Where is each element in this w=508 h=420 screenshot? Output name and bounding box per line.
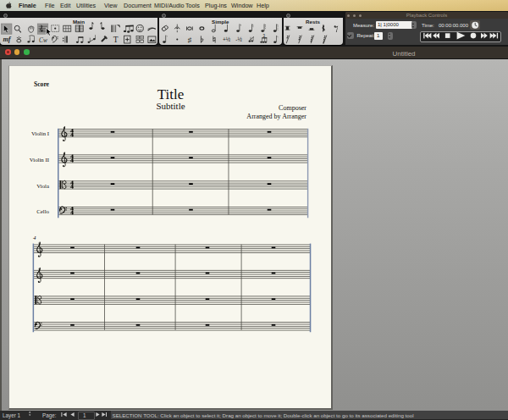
svg-text:3: 3 (263, 34, 266, 38)
svg-text:mf: mf (3, 36, 11, 43)
svg-text:Cw: Cw (39, 37, 47, 44)
svg-text:♯: ♯ (188, 36, 192, 44)
svg-text:-½: -½ (235, 36, 242, 42)
svg-text:+½: +½ (223, 36, 231, 42)
svg-text:T: T (113, 36, 119, 44)
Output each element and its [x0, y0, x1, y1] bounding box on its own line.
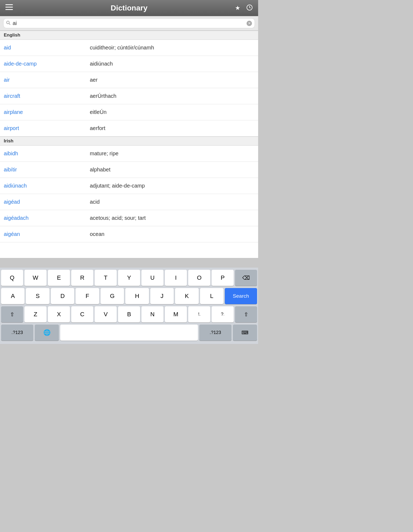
- numbers-key-left[interactable]: .?123: [1, 325, 33, 341]
- table-row[interactable]: air aer: [0, 72, 258, 88]
- table-row[interactable]: aidiúnach adjutant; aide-de-camp: [0, 178, 258, 194]
- table-row[interactable]: aid cuiditheoir; cúntóir/cúnamh: [0, 40, 258, 56]
- table-row[interactable]: aircraft aerÚrthach: [0, 88, 258, 104]
- keyboard-hide-key[interactable]: ⌨: [233, 325, 257, 341]
- dictionary-list: English aid cuiditheoir; cúntóir/cúnamh …: [0, 31, 258, 258]
- key-w[interactable]: W: [24, 270, 47, 286]
- key-j[interactable]: J: [150, 288, 174, 304]
- numbers-key-right[interactable]: .?123: [199, 325, 232, 341]
- definition: aer: [90, 77, 254, 83]
- space-key[interactable]: [60, 325, 198, 341]
- key-question-period[interactable]: ?.: [212, 306, 234, 322]
- shift-left-key[interactable]: ⇧: [1, 306, 23, 322]
- table-row[interactable]: aigéad acid: [0, 194, 258, 210]
- definition: ocean: [90, 231, 254, 237]
- definition: eitleÚn: [90, 109, 254, 115]
- key-q[interactable]: Q: [1, 270, 23, 286]
- key-t[interactable]: T: [95, 270, 117, 286]
- search-bar-container: ✕: [0, 16, 258, 31]
- definition: aerfort: [90, 125, 254, 131]
- word[interactable]: air: [4, 77, 90, 83]
- keyboard-row-1: Q W E R T Y U I O P ⌫: [1, 270, 257, 286]
- key-l[interactable]: L: [200, 288, 223, 304]
- svg-rect-1: [5, 7, 13, 8]
- key-g[interactable]: G: [101, 288, 124, 304]
- key-s[interactable]: S: [26, 288, 49, 304]
- definition: aidiúnach: [90, 61, 254, 67]
- key-exclaim-comma[interactable]: !,: [188, 306, 210, 322]
- table-row[interactable]: aibítir alphabet: [0, 162, 258, 178]
- history-button[interactable]: [245, 3, 254, 13]
- key-x[interactable]: X: [48, 306, 70, 322]
- key-i[interactable]: I: [165, 270, 187, 286]
- table-row[interactable]: aigéan ocean: [0, 226, 258, 242]
- word[interactable]: aide-de-camp: [4, 61, 90, 67]
- search-icon: [6, 21, 10, 26]
- word[interactable]: airport: [4, 125, 90, 131]
- definition: cuiditheoir; cúntóir/cúnamh: [90, 45, 254, 51]
- keyboard-row-3: ⇧ Z X C V B N M !, ?. ⇧: [1, 306, 257, 322]
- key-h[interactable]: H: [125, 288, 149, 304]
- backspace-key[interactable]: ⌫: [235, 270, 257, 286]
- key-z[interactable]: Z: [24, 306, 47, 322]
- svg-rect-2: [5, 9, 13, 10]
- keyboard-row-2: A S D F G H J K L Search: [1, 288, 257, 304]
- definition: aerÚrthach: [90, 93, 254, 99]
- favorites-button[interactable]: ★: [234, 3, 241, 13]
- header: Dictionary ★: [0, 0, 258, 16]
- sidebar-icon[interactable]: [4, 4, 14, 12]
- table-row[interactable]: aigéadach acetous; acid; sour; tart: [0, 210, 258, 226]
- keyboard: Q W E R T Y U I O P ⌫ A S D F G H J K L …: [0, 268, 258, 344]
- table-row[interactable]: aide-de-camp aidiúnach: [0, 56, 258, 72]
- svg-line-5: [9, 23, 10, 25]
- app-title: Dictionary: [111, 4, 148, 12]
- key-d[interactable]: D: [51, 288, 74, 304]
- key-p[interactable]: P: [212, 270, 234, 286]
- key-b[interactable]: B: [118, 306, 140, 322]
- clear-search-button[interactable]: ✕: [247, 21, 252, 26]
- keyboard-row-bottom: .?123 🌐 .?123 ⌨: [1, 325, 257, 341]
- key-r[interactable]: R: [71, 270, 93, 286]
- word[interactable]: aigéan: [4, 231, 90, 237]
- word[interactable]: aibítir: [4, 167, 90, 173]
- word[interactable]: aigéadach: [4, 215, 90, 221]
- table-row[interactable]: aibidh mature; ripe: [0, 146, 258, 162]
- key-c[interactable]: C: [71, 306, 93, 322]
- section-header-english: English: [0, 31, 258, 40]
- definition: adjutant; aide-de-camp: [90, 183, 254, 189]
- key-v[interactable]: V: [95, 306, 117, 322]
- svg-point-4: [7, 21, 9, 24]
- header-actions: ★: [234, 3, 254, 13]
- table-row[interactable]: airport aerfort: [0, 120, 258, 136]
- key-o[interactable]: O: [188, 270, 210, 286]
- key-k[interactable]: K: [175, 288, 198, 304]
- key-m[interactable]: M: [165, 306, 187, 322]
- word[interactable]: aircraft: [4, 93, 90, 99]
- definition: mature; ripe: [90, 150, 254, 157]
- word[interactable]: aid: [4, 45, 90, 51]
- key-a[interactable]: A: [1, 288, 24, 304]
- search-button[interactable]: Search: [225, 288, 257, 304]
- search-bar: ✕: [3, 18, 255, 28]
- search-input[interactable]: [13, 20, 244, 26]
- key-e[interactable]: E: [48, 270, 70, 286]
- word[interactable]: aibidh: [4, 150, 90, 157]
- key-n[interactable]: N: [141, 306, 163, 322]
- key-f[interactable]: F: [76, 288, 99, 304]
- key-y[interactable]: Y: [118, 270, 140, 286]
- definition: alphabet: [90, 167, 254, 173]
- definition: acid: [90, 199, 254, 205]
- table-row[interactable]: airplane eitleÚn: [0, 104, 258, 120]
- globe-key[interactable]: 🌐: [35, 325, 59, 341]
- key-u[interactable]: U: [141, 270, 163, 286]
- word[interactable]: airplane: [4, 109, 90, 115]
- definition: acetous; acid; sour; tart: [90, 215, 254, 221]
- svg-rect-0: [5, 4, 13, 5]
- section-header-irish: Irish: [0, 136, 258, 146]
- shift-right-key[interactable]: ⇧: [235, 306, 257, 322]
- word[interactable]: aigéad: [4, 199, 90, 205]
- word[interactable]: aidiúnach: [4, 183, 90, 189]
- content-area: ✕ English aid cuiditheoir; cúntóir/cúnam…: [0, 16, 258, 258]
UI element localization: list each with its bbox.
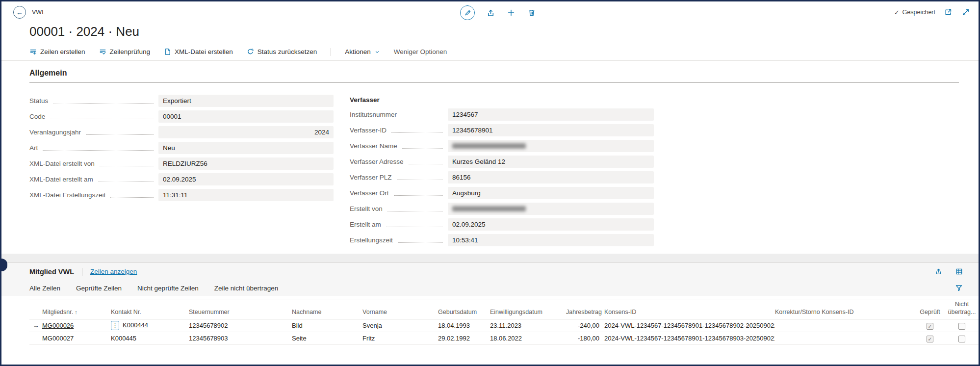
dotted-leader [391, 132, 443, 133]
column-header-vorname[interactable]: Vorname [362, 299, 438, 319]
delete-button[interactable] [527, 8, 537, 18]
view-filter[interactable]: Alle Zeilen [29, 285, 60, 292]
cell-mitgliedsnr[interactable]: MG000026 [42, 319, 111, 332]
column-header-kontakt_nr[interactable]: Kontakt Nr. [111, 299, 189, 319]
cell-einwilligungsdatum[interactable]: 18.06.2022 [490, 332, 566, 345]
cell-vorname[interactable]: Fritz [362, 332, 438, 345]
column-label: Kontakt Nr. [111, 309, 141, 315]
field-value[interactable]: 02.09.2025 [448, 218, 654, 231]
new-record-button[interactable] [506, 8, 516, 18]
expand-button[interactable] [961, 7, 971, 17]
cell-steuernummer[interactable]: 12345678902 [189, 319, 292, 332]
field-value[interactable]: Augsburg [448, 187, 654, 199]
cell-konsens_id[interactable]: 2024-VWL-1234567-12345678901-12345678903… [604, 332, 775, 345]
field-value[interactable]: 00001 [158, 110, 334, 123]
dotted-leader [386, 227, 443, 227]
action-zeilen-erstellen[interactable]: Zeilen erstellen [29, 48, 85, 55]
cell-einwilligungsdatum[interactable]: 23.11.2023 [490, 319, 566, 332]
cell-geburtsdatum[interactable]: 18.04.1993 [438, 319, 490, 332]
view-filter[interactable]: Geprüfte Zeilen [76, 285, 122, 292]
column-header-jahresbetrag[interactable]: Jahresbetrag [566, 299, 604, 319]
cell-mitgliedsnr[interactable]: MG000027 [42, 332, 111, 345]
cell-value-link[interactable]: MG000026 [42, 322, 74, 329]
filter-pane-button[interactable] [954, 283, 964, 293]
popout-icon [944, 8, 952, 16]
column-header-nicht_uebertragen[interactable]: Nicht übertrag... [945, 299, 979, 319]
dotted-leader [86, 134, 154, 135]
back-button[interactable]: ← [13, 6, 26, 19]
field-value[interactable]: 1234567 [448, 108, 654, 121]
action-xml-datei-erstellen[interactable]: XML-Datei erstellen [164, 48, 233, 55]
field-value[interactable] [448, 203, 654, 215]
field-row: Verfasser AdresseKurzes Geländ 12 [350, 154, 654, 169]
field-value[interactable]: Kurzes Geländ 12 [448, 156, 654, 168]
cell-nicht_uebertragen[interactable] [945, 332, 979, 345]
field-value[interactable] [448, 140, 654, 152]
cell-vorname[interactable]: Svenja [362, 319, 438, 332]
row-marker-cell: → [29, 319, 42, 332]
column-header-geprueft[interactable]: Geprüft [915, 299, 945, 319]
column-header-konsens_id[interactable]: Konsens-ID [604, 299, 775, 319]
table-row[interactable]: MG000027K00044512345678903SeiteFritz29.0… [29, 332, 979, 345]
edit-button[interactable] [460, 5, 475, 20]
action-weniger-optionen[interactable]: Weniger Optionen [394, 48, 447, 55]
field-value[interactable]: 11:31:11 [158, 189, 334, 201]
action-zeilenpruefung[interactable]: Zeilenprüfung [99, 48, 151, 55]
cell-konsens_id[interactable]: 2024-VWL-1234567-12345678901-12345678902… [604, 319, 775, 332]
field-value[interactable]: 02.09.2025 [158, 173, 334, 185]
field-value[interactable]: 10:53:41 [448, 234, 654, 246]
cell-nicht_uebertragen[interactable] [945, 319, 979, 332]
cell-nachname[interactable]: Bild [292, 319, 362, 332]
cell-jahresbetrag[interactable]: -180,00 [566, 332, 604, 345]
cell-nachname[interactable]: Seite [292, 332, 362, 345]
checkbox-unchecked[interactable] [958, 323, 965, 330]
field-label: Verfasser PLZ [350, 174, 392, 181]
cell-value-link[interactable]: K000444 [123, 321, 148, 329]
page-title: 00001 · 2024 · Neu [29, 24, 139, 39]
column-header-steuernummer[interactable]: Steuernummer [189, 299, 292, 319]
checkbox-checked[interactable]: ✓ [927, 336, 933, 342]
cell-korrektur_konsens_id[interactable] [775, 332, 915, 345]
cell-steuernummer[interactable]: 12345678903 [189, 332, 292, 345]
cell-kontakt_nr[interactable]: ⋮K000444 [111, 319, 189, 332]
action-aktionen-menu[interactable]: Aktionen [345, 48, 380, 55]
column-header-mitgliedsnr[interactable]: Mitgliedsnr. ↑ [42, 299, 111, 319]
cell-geburtsdatum[interactable]: 29.02.1992 [438, 332, 490, 345]
mitglied-vwl-part: Mitglied VWL Zeilen anzeigen Alle Zeilen… [1, 262, 979, 345]
action-status-zuruecksetzen[interactable]: Status zurücksetzen [247, 48, 317, 55]
view-filter[interactable]: Nicht geprüfte Zeilen [137, 285, 199, 292]
field-value[interactable]: 2024 [158, 126, 334, 138]
field-value[interactable]: RELDZIURZ56 [158, 157, 334, 170]
general-heading[interactable]: Allgemein [29, 69, 959, 83]
field-value[interactable]: Neu [158, 142, 334, 154]
checkbox-checked[interactable]: ✓ [927, 323, 933, 330]
cell-korrektur_konsens_id[interactable] [775, 319, 915, 332]
field-row: XML-Datei erstellt am02.09.2025 [29, 171, 334, 187]
action-bar-divider [331, 48, 331, 56]
zeilen-anzeigen-link[interactable]: Zeilen anzeigen [90, 268, 137, 275]
cell-geprueft[interactable]: ✓ [915, 332, 945, 345]
cell-context-menu-button[interactable]: ⋮ [111, 321, 119, 330]
checkbox-unchecked[interactable] [958, 336, 965, 342]
field-value[interactable]: 12345678901 [448, 124, 654, 136]
cell-geprueft[interactable]: ✓ [915, 319, 945, 332]
field-value[interactable]: Exportiert [158, 95, 334, 107]
general-section: Allgemein StatusExportiertCode00001Veran… [1, 61, 979, 254]
field-value[interactable]: 86156 [448, 171, 654, 183]
cell-jahresbetrag[interactable]: -240,00 [566, 319, 604, 332]
table-row[interactable]: →MG000026⋮K00044412345678902BildSvenja18… [29, 319, 979, 332]
field-label: Code [29, 113, 45, 120]
open-in-excel-button[interactable] [954, 267, 964, 277]
column-header-nachname[interactable]: Nachname [292, 299, 362, 319]
column-header-geburtsdatum[interactable]: Geburtsdatum [438, 299, 490, 319]
trash-icon [528, 9, 536, 17]
cell-kontakt_nr[interactable]: K000445 [111, 332, 189, 345]
view-filter[interactable]: Zeile nicht übertragen [214, 285, 279, 292]
column-header-einwilligungsdatum[interactable]: Einwilligungsdatum [490, 299, 566, 319]
share-button[interactable] [486, 8, 495, 18]
open-in-new-window-button[interactable] [943, 7, 953, 17]
part-share-button[interactable] [933, 267, 943, 277]
dotted-leader [387, 211, 443, 211]
verfasser-subheading: Verfasser [350, 93, 654, 106]
column-header-korrektur_konsens_id[interactable]: Korrektur/Storno Konsens-ID [775, 299, 915, 319]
==*==
=== Task to complete ===
Look over the records. Copy the lines that include the word "view".

=== Response box ===
view-filter[interactable]: Alle Zeilen [29, 285, 60, 292]
view-filter[interactable]: Geprüfte Zeilen [76, 285, 122, 292]
view-filter[interactable]: Nicht geprüfte Zeilen [137, 285, 199, 292]
view-filter[interactable]: Zeile nicht übertragen [214, 285, 279, 292]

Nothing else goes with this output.